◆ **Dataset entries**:
○ ○ ○

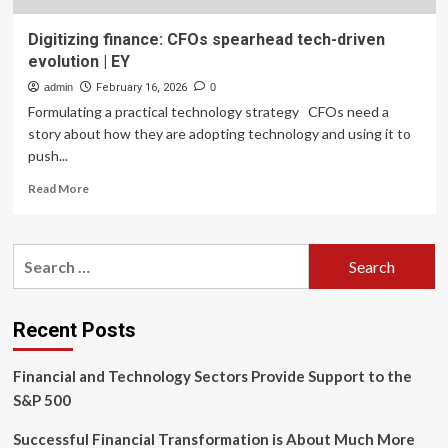
Digitizing finance: CFOs spearhead tech-driven
evolution | EY
admin
February 16, 2026
0
Formulating a practical technology strategy CFOs need a
story about how they are adopting technology and using it to
push...
Read
Read More
more
about
Digitizing
Search
finance:
for:
CFOs
spearhead
tech-
Recent Posts
driven
evolution
Financial and Technology Sectors Provide Support to the
|
EY
S&P 500
Successful Financial Transformation is About Much More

○ ○ ○

◆ **TASK TO COMPLETE**: Would you write out the data exactly, with no pictures in the copy?

◆ **RESPONSE FOR THIS EXERCISE**:
Digitizing finance: CFOs spearhead tech-driven
evolution | EY
admin
February 16, 2026
0
Formulating a practical technology strategy CFOs need a
story about how they are adopting technology and using it to
push...
Read
Read More
more
about
Digitizing
Search
finance:
for:
CFOs
spearhead
tech-
Recent Posts
driven
evolution
Financial and Technology Sectors Provide Support to the
|
EY
S&P 500
Successful Financial Transformation is About Much More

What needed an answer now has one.